I farmaci usati oggi per quella malattia ne rallentano l’evoluzione di dodici mesi, ma poi subentra un deterioramento cognitivo progressivo con costi affettivi, sociali ed economici elevati. Per anni è stata cullata la speranza di un vaccino capace di rimuovere la sostanza amiloide che si deposita nel cervello, considerata la causa madre dei disturbi.
Una luce si è accesa in questi giorni, in quanto il gruppo italiano del Campus bio-medico di Roma, con la Fondazione Irccs Santa Lucia e il Cnr, ha individuato l’origine dell’Alzheimer: una distruzione progressiva dei neuroni non nell’area del cervello associata alla memoria, ma nell’area collegata ai disturbi dell’umore e della gratificazione. In una regione profonda dell’encefalo i neuroni rilasciano la dopamina, una sostanza che entra in gioco nelle sensazioni di felicità, di appagamento.

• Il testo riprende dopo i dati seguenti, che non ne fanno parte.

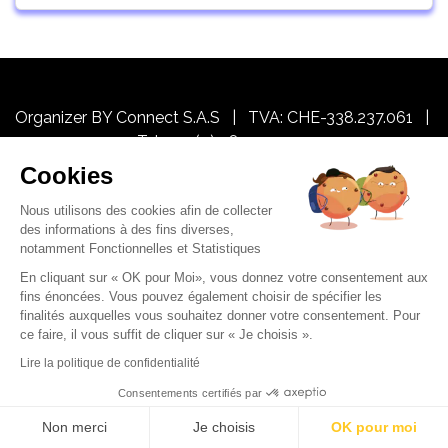
Organizer BY Connect S.A.S | TVA: CHE-338.237.061 |
Tel: +33 (0)9 81 45 10 19
Cookies
GDRP / Your data / Terms of use
Nous utilisons des cookies afin de collecter
Our other events
des informations à des fins diverses,
notamment Fonctionnelles et Statistiques
En cliquant sur « OK pour Moi», vous donnez votre consentement aux
fins énoncées. Vous pouvez également choisir de spécifier les
finalités auxquelles vous souhaitez donner votre consentement. Pour
ce faire, il vous suffit de cliquer sur « Je choisis ».
Lire la politique de confidentialité
Consentements certifiés par
Non merci
Je choisis
OK pour moi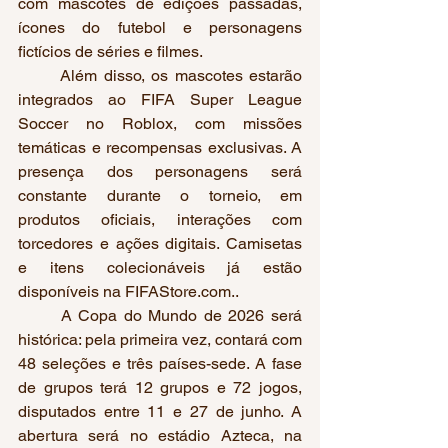
com mascotes de edições passadas, 
ícones do futebol e personagens 
fictícios de séries e filmes.
	Além disso, os mascotes estarão 
integrados ao FIFA Super League 
Soccer no Roblox, com missões 
temáticas e recompensas exclusivas. A 
presença dos personagens será 
constante durante o torneio, em 
produtos oficiais, interações com 
torcedores e ações digitais. Camisetas 
e itens colecionáveis já estão 
disponíveis na FIFAStore.com..
	A Copa do Mundo de 2026 será 
histórica: pela primeira vez, contará com 
48 seleções e três países-sede. A fase 
de grupos terá 12 grupos e 72 jogos, 
disputados entre 11 e 27 de junho. A 
abertura será no estádio Azteca, na 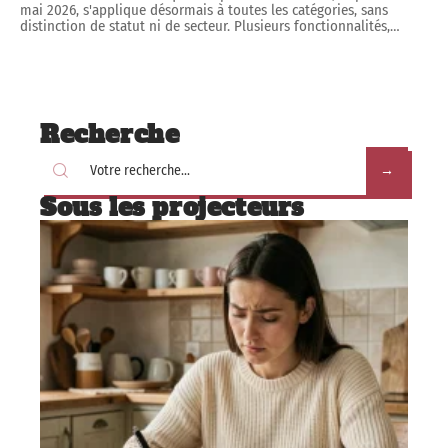
mai 2026, s'applique désormais à toutes les catégories, sans
distinction de statut ni de secteur. Plusieurs fonctionnalités,
…
Recherche
Sous les projecteurs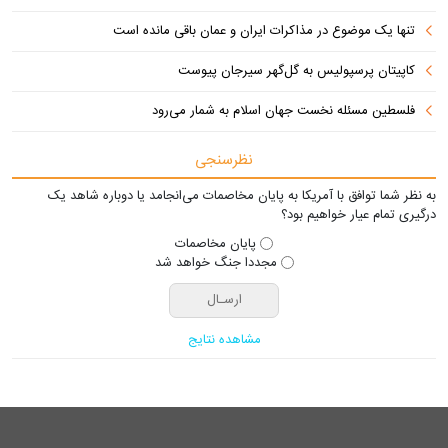
تنها یک موضوع در مذاکرات ایران و عمان باقی مانده است
کاپیتان پرسپولیس به گل‌گهر سیرجان پیوست
فلسطین مسئله نخست جهان اسلام به شمار می‌رود
نظرسنجی
به نظر شما توافق با آمریکا به پایان مخاصمات می‌انجامد یا دوباره شاهد یک
درگیری تمام عیار خواهیم بود؟
پایان مخاصمات
مجددا جنگ خواهد شد
مشاهده نتایج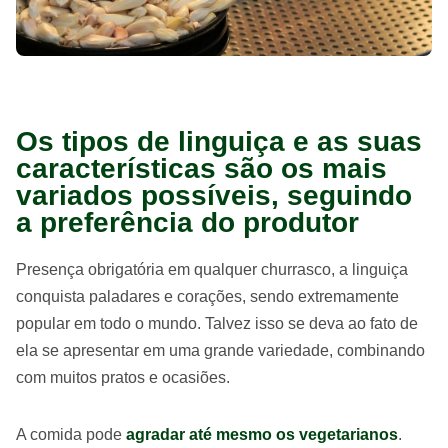
Os tipos de linguiça e as suas
características são os mais
variados possíveis, seguindo
a preferência do produtor
Presença obrigatória em qualquer churrasco, a linguiça
conquista paladares e corações, sendo extremamente
popular em todo o mundo. Talvez isso se deva ao fato de
ela se apresentar em uma grande variedade, combinando
com muitos pratos e ocasiões.
A comida pode
agradar até mesmo os vegetarianos
.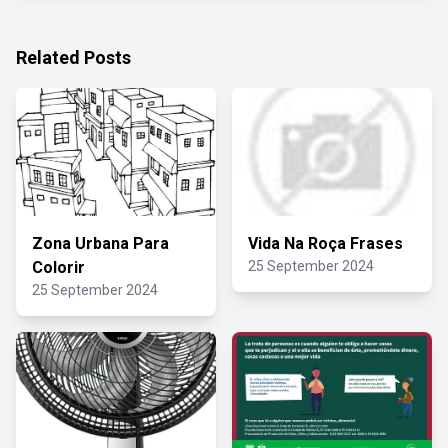
Related Posts
Zona Urbana Para
Vida Na Roça Frases
Colorir
25 September 2024
25 September 2024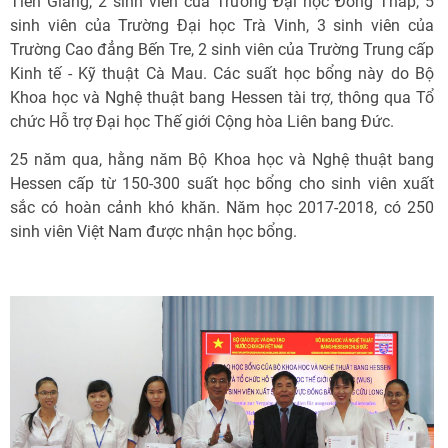
Tiền Giang, 2 sinh viên của Trường Đại học Đồng Tháp, 5
sinh viên của Trường Đại học Trà Vinh, 3 sinh viên của
Trường Cao đẳng Bến Tre, 2 sinh viên của Trường Trung cấp
Kinh tế - Kỹ thuật Cà Mau. Các suất học bổng này do Bộ
Khoa học và Nghệ thuật bang Hessen tài trợ, thông qua Tổ
chức Hỗ trợ Đại học Thế giới Cộng hòa Liên bang Đức.
25 năm qua, hằng năm Bộ Khoa học và Nghệ thuật bang
Hessen cấp từ 150-300 suất học bổng cho sinh viên xuất
sắc có hoàn cảnh khó khăn. Năm học 2017-2018, có 250
sinh viên Việt Nam được nhận học bổng.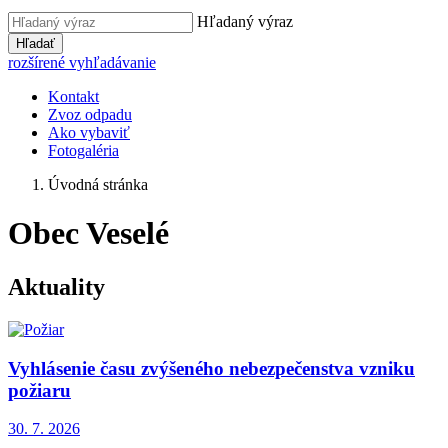
Hľadaný výraz
Hľadať
rozšírené vyhľadávanie
Kontakt
Zvoz odpadu
Ako vybaviť
Fotogaléria
Úvodná stránka
Obec Veselé
Aktuality
Vyhlásenie času zvýšeného nebezpečenstva vzniku
požiaru
30. 7.
2026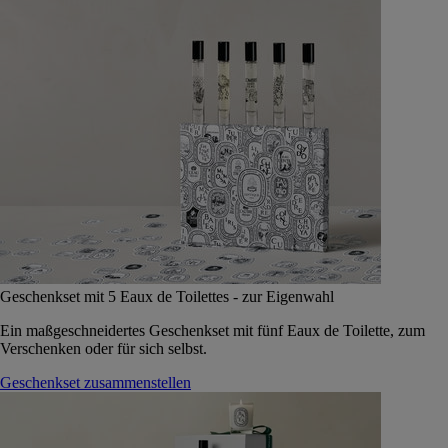
Geschenkset mit 5 Eaux de Toilettes - zur Eigenwahl
Ein maßgeschneidertes Geschenkset mit fünf Eaux de Toilette, zum
Verschenken oder für sich selbst.
Geschenkset zusammenstellen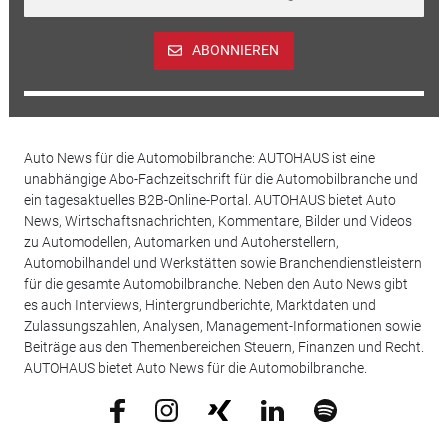
ABONNIEREN
Auto News für die Automobilbranche: AUTOHAUS ist eine
unabhängige Abo-Fachzeitschrift für die Automobilbranche und
ein tagesaktuelles B2B-Online-Portal. AUTOHAUS bietet Auto
News, Wirtschaftsnachrichten, Kommentare, Bilder und Videos
zu Automodellen, Automarken und Autoherstellern,
Automobilhandel und Werkstätten sowie Branchendienstleistern
für die gesamte Automobilbranche. Neben den Auto News gibt
es auch Interviews, Hintergrundberichte, Marktdaten und
Zulassungszahlen, Analysen, Management-Informationen sowie
Beiträge aus den Themenbereichen Steuern, Finanzen und Recht.
AUTOHAUS bietet Auto News für die Automobilbranche.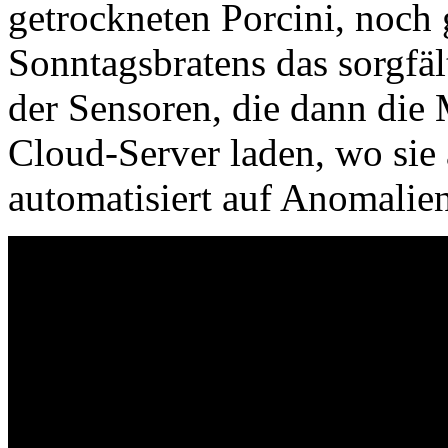
getrockneten Porcini, noch
Sonntagsbratens das sorgfä
der Sensoren, die dann die
Cloud-Server laden, wo sie 
automatisiert auf Anomalie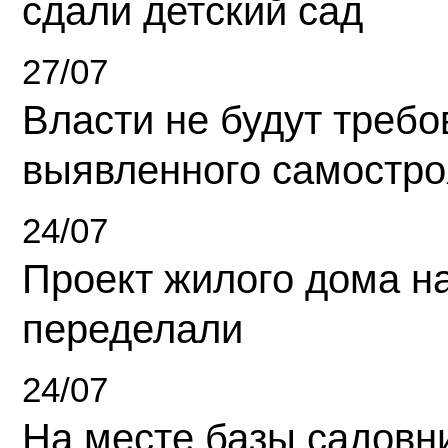
сдали детский сад
27/07
Власти не будут требо
выявленного самостро
24/07
Проект жилого дома н
переделали
24/07
На месте базы садовн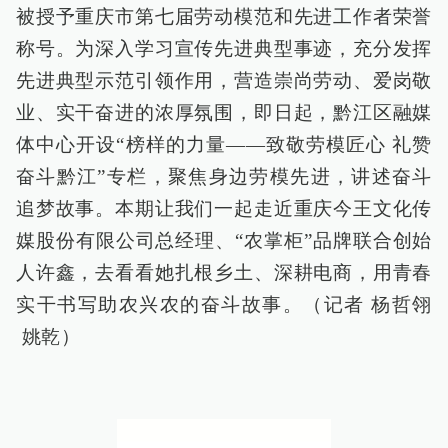
被授予重庆市第七届劳动模范和先进工作者荣誉
称号。为深入学习宣传先进典型事迹，充分发挥
先进典型示范引领作用，营造崇尚劳动、爱岗敬
业、实干奋进的浓厚氛围，即日起，黔江区融媒
体中心开设“榜样的力量——致敬劳模匠心 礼赞
奋斗黔江”专栏，聚焦身边劳模先进，讲述奋斗
追梦故事。本期让我们一起走近重庆今王文化传
媒股份有限公司总经理、“农掌柜”品牌联合创始
人许鑫，去看看她扎根乡土、深耕电商，用青春
实干书写助农兴农的奋斗故事。（记者 杨哲翎
姚乾）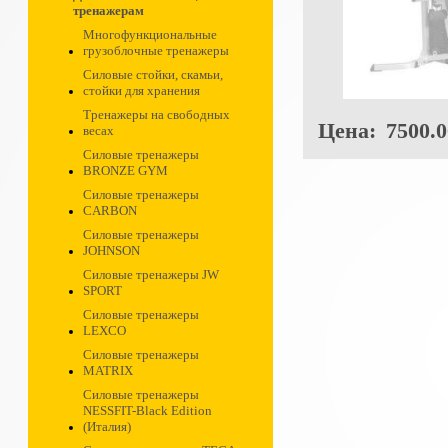
тренажерам
Многофункциональные
грузоблочные тренажеры
Силовые стойки, скамьи,
стойки для хранения
Тренажеры на свободных
Цена:
7500.0
весах
Силовые тренажеры
BRONZE GYM
Силовые тренажеры
CARBON
Силовые тренажеры
JOHNSON
Силовые тренажеры JW
SPORT
Силовые тренажеры
LEXCO
Силовые тренажеры
MATRIX
Силовые тренажеры
NESSFIT-Black Edition
(Италия)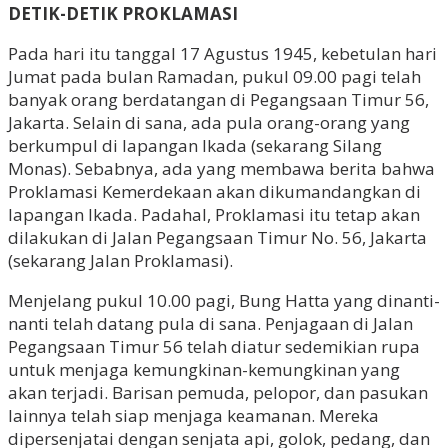
DETIK-DETIK PROKLAMASI
Pada hari itu tanggal 17 Agustus 1945, kebetulan hari
Jumat pada bulan Ramadan, pukul 09.00 pagi telah
banyak orang berdatangan di Pegangsaan Timur 56,
Jakarta. Selain di sana, ada pula orang-orang yang
berkumpul di lapangan Ikada (sekarang Silang
Monas). Sebabnya, ada yang membawa berita bahwa
Proklamasi Kemerdekaan akan dikumandangkan di
lapangan Ikada. Padahal, Proklamasi itu tetap akan
dilakukan di Jalan Pegangsaan Timur No. 56, Jakarta
(sekarang Jalan Proklamasi).
Menjelang pukul 10.00 pagi, Bung Hatta yang dinanti-
nanti telah datang pula di sana. Penjagaan di Jalan
Pegangsaan Timur 56 telah diatur sedemikian rupa
untuk menjaga kemungkinan-kemungkinan yang
akan terjadi. Barisan pemuda, pelopor, dan pasukan
lainnya telah siap menjaga keamanan. Mereka
dipersenjatai dengan senjata api, golok, pedang, dan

Purtroppo la dopamina, come farmaco, è tossica, pertanto la cura risolutiva resta ancora lontana. Nel frattempo però, possiamo impegnarci affinché il buonumore entri nelle nostre giornate rendendole meno stressanti, ritagliandoci spazi di allegria e, perché no?, anche di felicità. Del resto non l’hanno forse cantata grandi poeti come Montale o Leopardi (ne “Il sabato del villaggio” c’è tutta la ricerca e l’attesa della felicità…) ed analizzata da studiosi ed esperti in psicologia? In effetti, non c’è bisogno di scomodare sì alti personaggi poiché ciascuno di noi ha assaporato i frutti, seppur fugaci, della felicità che appaga mente e cuore.
Così il cervello si mantiene, sicuramente, più sano ed allenato, quindi meno esposto ai rischi della demenza senile. In molti casi alquanto precoce.